I have a query that I'm doing some tuning on and I'm getting some odd execution plan/speed results:
Same exact query except they have a slightly different join qualifier.
CASE A:
--Using a date field (D.Date1) as the data filter
SELECT D.ID, D.Identifier1, D.Date1, D.GroupID, D.SubgroupID
FROM
Table1 D INNER JOIN
Table2 S ON D.N = S.N and D.SubgroupID = S.SubgroupID and D.Date1 BETWEEN S.Date1 and S.Date2 AND D.Date1 >= '20200101' LEFT OUTER JOIN
Table3 H ON H.SubgroupID = D.SubgroupID and H.RuleName = 'Ignore'
WHERE H.ID IS NULL
CASE B:
--Using the primary key of Table1 (D.ID) as the data filter
SELECT D.ID, D.Identifier1, D.Date1, D.GroupID, D.SubgroupID
FROM
Table1 D INNER JOIN
Table2 S ON D.N = S.N and D.SubgroupID = S.SubgroupID and D.Date1 BETWEEN S.Date1 and S.Date2 AND D.ID >= 123456 LEFT OUTER JOIN
Table3 H ON H.SubgroupID = D.SubgroupID and H.RuleName = 'Ignore'
WHERE H.ID IS NULL
When looking at the estimated execution plans, CASE A has a missing index that has a 78% impact, and it has a Clustered Index Scan on Table 1 with an 83% cost. CASE B has no missing indexes, and the Table 1 has changed to a Clustered Index Seek, and the bulk of the query cost has shifted to the same index seek on Table2 that is in both queries.

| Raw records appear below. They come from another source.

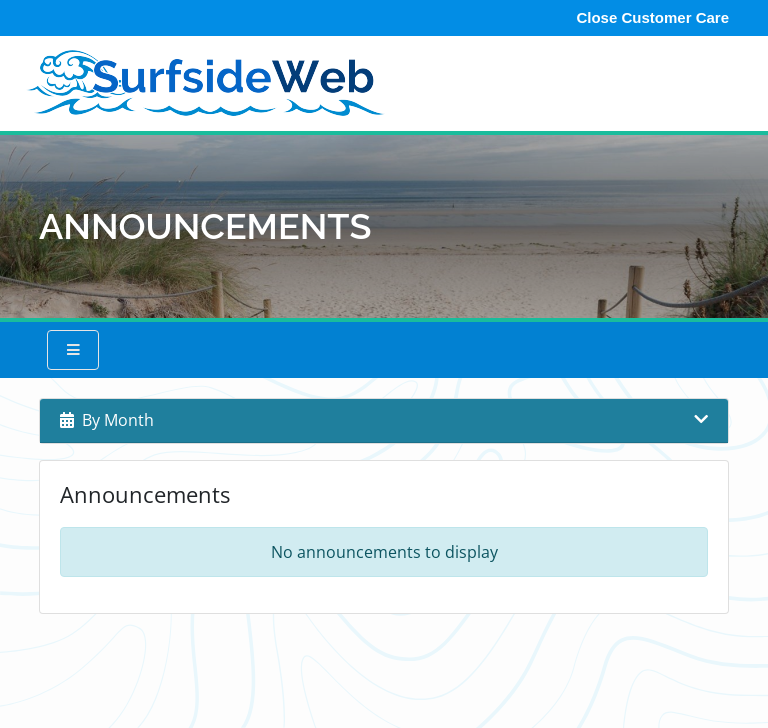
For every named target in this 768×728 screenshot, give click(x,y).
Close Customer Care (652, 17)
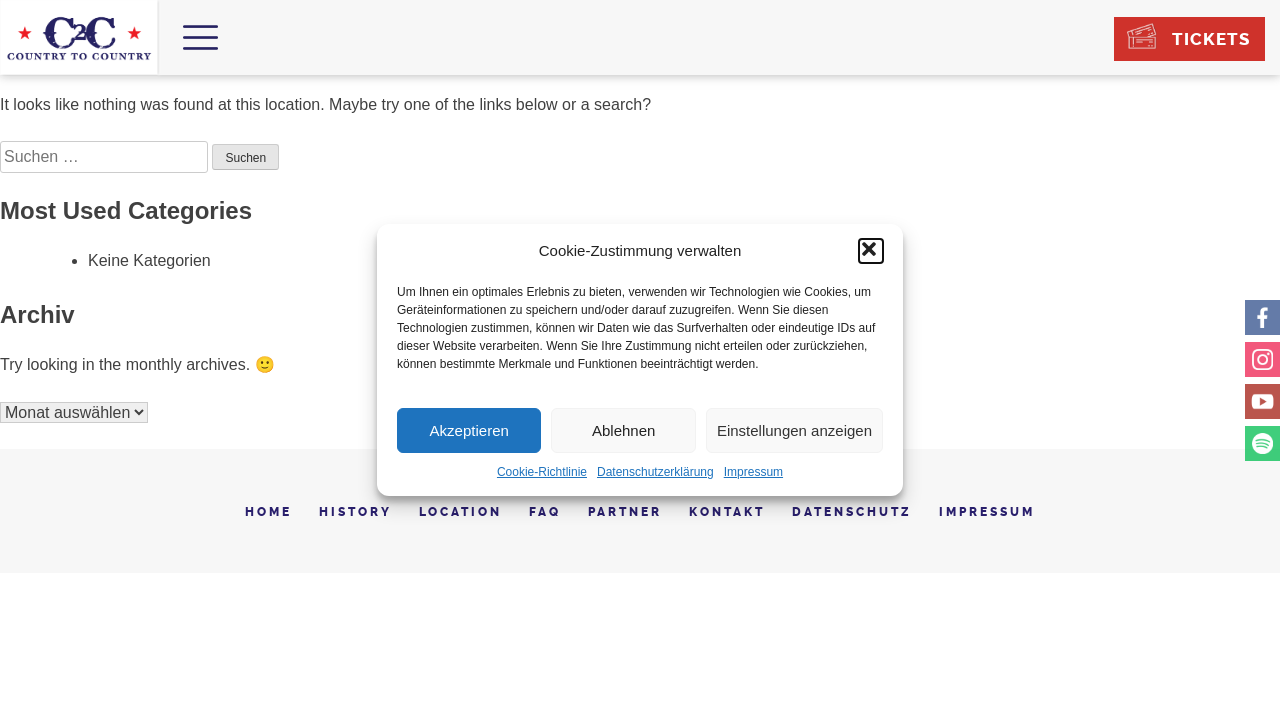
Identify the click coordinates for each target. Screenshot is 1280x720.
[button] (871, 251)
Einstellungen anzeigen (794, 430)
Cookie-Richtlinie (542, 472)
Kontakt (727, 512)
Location (460, 512)
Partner (625, 512)
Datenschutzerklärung (655, 472)
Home (268, 512)
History (355, 512)
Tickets (1211, 39)
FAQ (545, 512)
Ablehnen (623, 430)
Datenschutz (852, 512)
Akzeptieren (469, 430)
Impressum (753, 472)
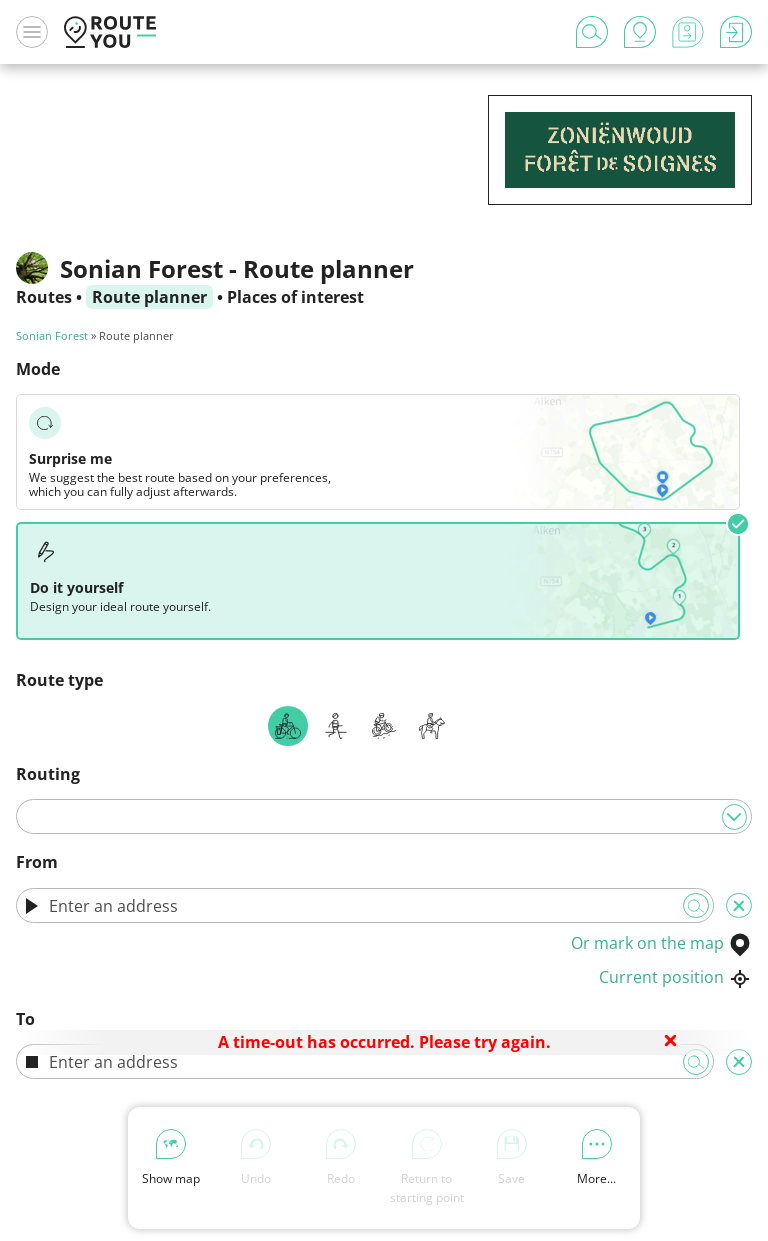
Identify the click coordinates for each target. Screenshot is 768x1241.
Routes (44, 297)
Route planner (149, 297)
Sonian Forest (52, 335)
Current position (675, 977)
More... (596, 1158)
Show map (171, 1158)
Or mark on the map (661, 943)
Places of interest (295, 297)
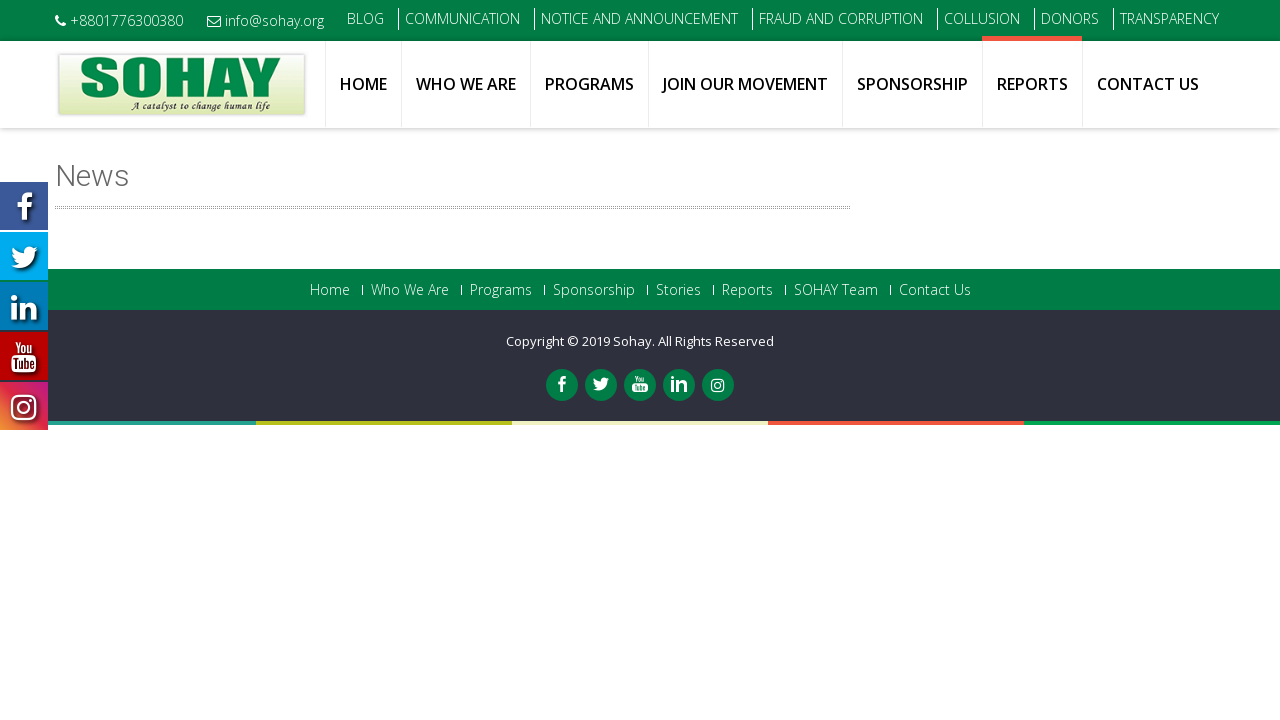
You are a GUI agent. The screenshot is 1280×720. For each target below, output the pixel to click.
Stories (678, 290)
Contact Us (1148, 84)
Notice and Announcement (639, 18)
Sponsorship (912, 84)
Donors (1070, 18)
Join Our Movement (745, 84)
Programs (589, 84)
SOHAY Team (836, 290)
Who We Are (466, 84)
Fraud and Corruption (841, 18)
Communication (462, 18)
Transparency (1169, 18)
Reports (1032, 84)
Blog (365, 18)
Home (363, 84)
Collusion (982, 18)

So I would assume that CASE B would be faster, but it takes 2+ hours to run. CASE A returns 10k rows in a second.
I know it's impossible to tell without detailed review of data and indexes and statistics and all sorts of other things, but my query A with the green suggested index and index scan is performing a thousand times better than query B using the primary key field and an index seek.
Seems the difference between the 2 queries is D.Date1 >= '20200101' vs D.ID >= 123456. But as you mentioned, without anything else, it's hard to tell. Can you provide the execution plans?
Yup, I was messing around with the filtering criteria to limit the results of the query, so I added Date1 and ID as two potential filters. It just seems odd to me that an index scan is faster than an index seek (in this case)...
We have a lot of proprietary names in the database so it would be a bunch of work to obfuscate tables and index names.
But I just noticed that Query A (the one missing the index) has a bunch of Parallelism modules, maybe Query A is using all the CPU's while B is just sticking with 1...
Case A can filter rows based on Table2 first, since date1 is a condition for both tables. Case B must determine which rows to process using Table1 only. Look at the query plans to verify that the first query is reading Table2 first and the second query is reading Table1 first.
Any more details would depend on having the DDL for both tables and the estimated query plan.
I'm virtually certain that Table1 should permanently be clustered first on date1 (*). Perhaps the same for table2, although it's also very possible that the subgroupid should be the first key there.
(*) The "rule" about "always clustering on identity" is the single worst performance myth in db design. It's 100% untrue. The clustering index is the single most important factor for best overall performance of the table, and thus should be very carefully chosen and never just defaulted to. Hint: for the big majority of tables, clustering on identity is NOT best for performance.
Yeah we have a lot of cleanup to do, Table1 has 21 non-clustered indexes, and a single clustered index on the identity column. Pretty sure that for the last few years the query tuning plan has been to just create the suggested index from the missing index plan and roll.
How do I know which table is being read first, is it right to left following the arrows? In that case, query A is reading both 1 & 2 at the same time and then a parallelism into an inner join, while query B is starting with an Index seek on Table 2 and then joining into Table 1 using the primary key index (which isn't great as you mentioned and makes sense as I think about it).
Generally right-to-left, but there are still complexities there. I'd have to see the execution plan.
I don't believe this site allows anything other than pictures to be posted, so it might be hard to post the plan. Maybe you can post the xml version of the plan as plain text into the window?!